Strategie und Taktik zur Bewältigung derartiger Lagen unter Berücksichtigung des Kräftemanagements sowie des Einsatzes von speziellen Führungs- und Einsatzmitteln sind ausgewählte Themenschwerpunkte im Fachgebiet II.3.

Lagen der Schwerkriminalität, bei denen zumeist der Schutz von Leib und Leben der Opfer im Mittelpunkt steht, werden oft auch in der Öffentlichkeit in besonderem Maße wahrgenommen. Viele dieser Lagen stehen im Fokus der medialen Betrachtung.

Darüber hinaus sehen sich politische Entscheidungsträger teilweise schon während der Lagebewältigung zunehmend veranlasst, solche Einsatzlagen zu kommentieren und zugleich auch zu bewerten und Forderungen aufzustellen.

Dies wird besonders deutlich an der Entwicklung von Lagen der terroristischen Gewaltkriminalität oder auch bei Amoklagen, bei deren Bewältigung Führungskräfte in von besonderer Dynamik, Informationsdefiziten und Unbestimmtheiten gekennzeichneten Sachverhalten agieren.

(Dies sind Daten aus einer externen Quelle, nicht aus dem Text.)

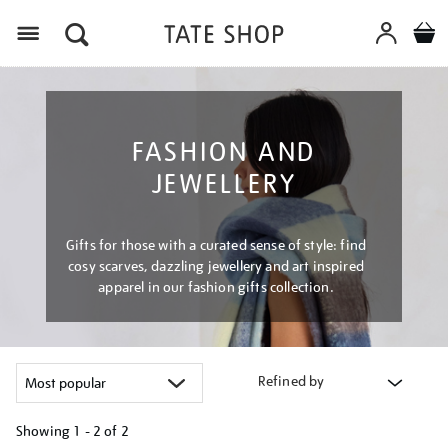
Menu
FASHION AND
JEWELLERY
Gifts for those with a curated sense of style: find
cosy scarves, dazzling jewellery and art inspired
apparel in our fashion gifts collection.
Refined by
Showing
1 - 2 of
2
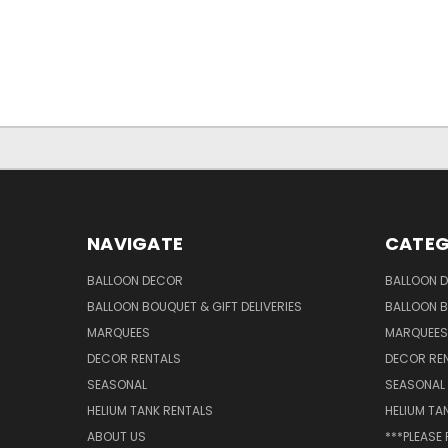
NAVIGATE
CATEG
BALLOON DECOR
BALLOON 
BALLOON BOUQUET & GIFT DELIVERIES
BALLOON B
MARQUEES
MARQUEES
DECOR RENTALS
DECOR RE
SEASONAL
SEASONAL
HELIUM TANK RENTALS
HELIUM TA
ABOUT US
***PLEASE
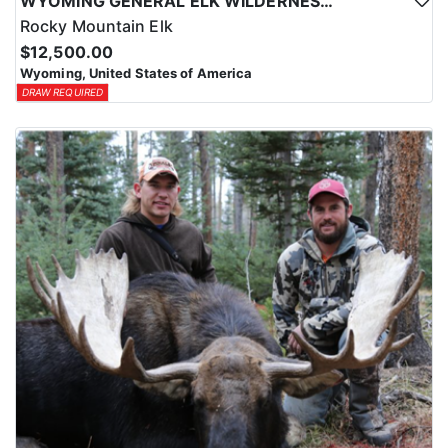
WYOMING GENERAL ELK WILDERNESS PACK-IN HUNT
Rocky Mountain Elk
$12,500.00
Wyoming, United States of America
DRAW REQUIRED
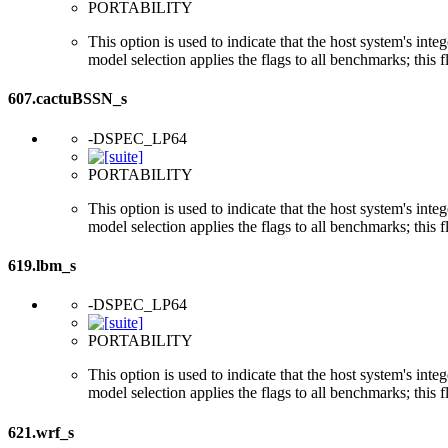
PORTABILITY
This option is used to indicate that the host system's int
model selection applies the flags to all benchmarks; this 
607.cactuBSSN_s
-DSPEC_LP64
PORTABILITY
This option is used to indicate that the host system's int
model selection applies the flags to all benchmarks; this 
619.lbm_s
-DSPEC_LP64
PORTABILITY
This option is used to indicate that the host system's int
model selection applies the flags to all benchmarks; this 
621.wrf_s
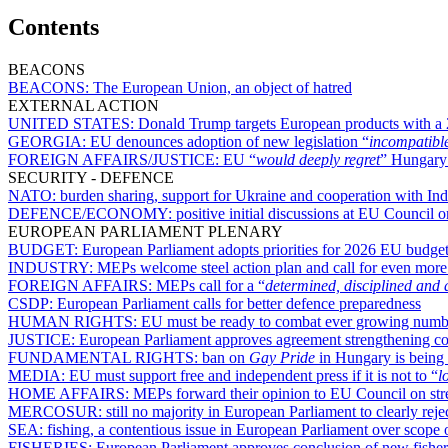
Contents
BEACONS
BEACONS:
The European Union, an object of hatred
EXTERNAL ACTION
UNITED STATES:
Donald Trump targets European products with a 
GEORGIA:
EU denounces adoption of new legislation “
incompatibl
FOREIGN AFFAIRS/JUSTICE:
EU “
would deeply regret
” Hungary’
SECURITY - DEFENCE
NATO:
burden sharing, support for Ukraine and cooperation with Indo
DEFENCE/ECONOMY:
positive initial discussions at EU Council o
EUROPEAN PARLIAMENT PLENARY
BUDGET:
European Parliament adopts priorities for 2026 EU budget 
INDUSTRY:
MEPs welcome steel action plan and call for even more
FOREIGN AFFAIRS:
MEPs call for a “
determined, disciplined and 
CSDP:
European Parliament calls for better defence preparedness
HUMAN RIGHTS:
EU must be ready to combat ever growing numbe
JUSTICE:
European Parliament approves agreement strengthening coo
FUNDAMENTAL RIGHTS:
ban on
Gay Pride
in Hungary is being
MEDIA:
EU must support free and independent press if it is not to “
l
HOME AFFAIRS:
MEPs forward their opinion to EU Council on str
MERCOSUR:
still no majority in European Parliament to clearly re
SEA:
fishing, a contentious issue in European Parliament over scope 
FISHERIES:
European Parliament approves conclusion of new fishe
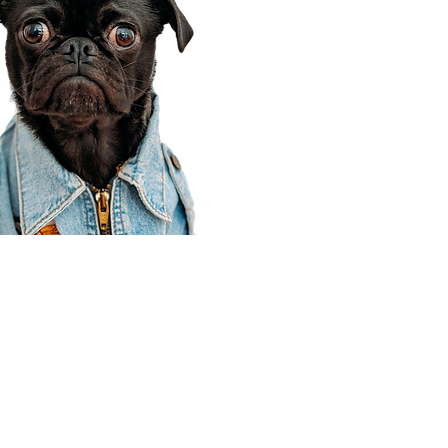
Corporate Office
910 E 100 N Ste 105
Payson, UT 84651
801-609-8699
Draper Branch @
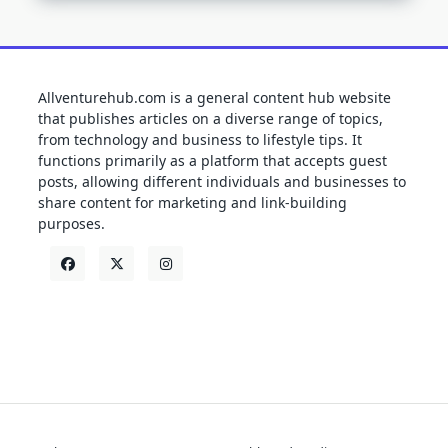
Allventurehub.com is a general content hub website
that publishes articles on a diverse range of topics,
from technology and business to lifestyle tips. It
functions primarily as a platform that accepts guest
posts, allowing different individuals and businesses to
share content for marketing and link-building
purposes.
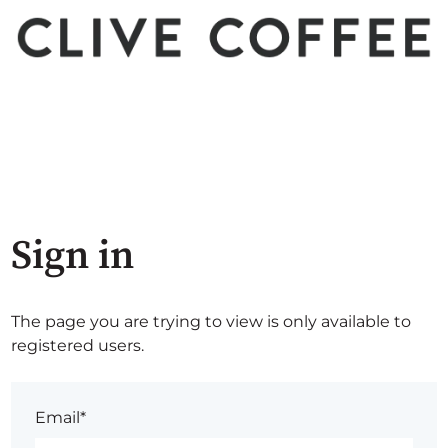
Sign in
The page you are trying to view is only available to
registered users.
Email*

Führungskräfte der Polizeien des Bundes und der Länder müssen mit Blick auf die Besonderheiten der Einsatzlagen der Schwerkriminalität sensibilisiert, informiert und umfassend auf die Bewältigung solcher Lagen vorbereitet werden.

Dazu werden im Masterstudiengang die Grundlagen gelegt.